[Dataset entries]
────────────────────────────────────────
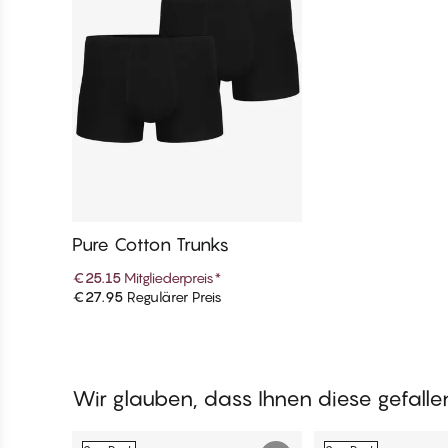
Pure Cotton Trunks
€25.15
Mitgliederpreis
*
€27.95
Regulärer Preis
In den Warenkorb
Wir glauben, dass Ihnen diese gefall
────────────────────────────────────────
Your response should consist solely of the lines from the one containing "Regulärer Preis" to the end of the entries, both ends included, exactly as they appear.

» Response for this exercise:
Regulärer Preis
In den Warenkorb
Wir glauben, dass Ihnen diese gefall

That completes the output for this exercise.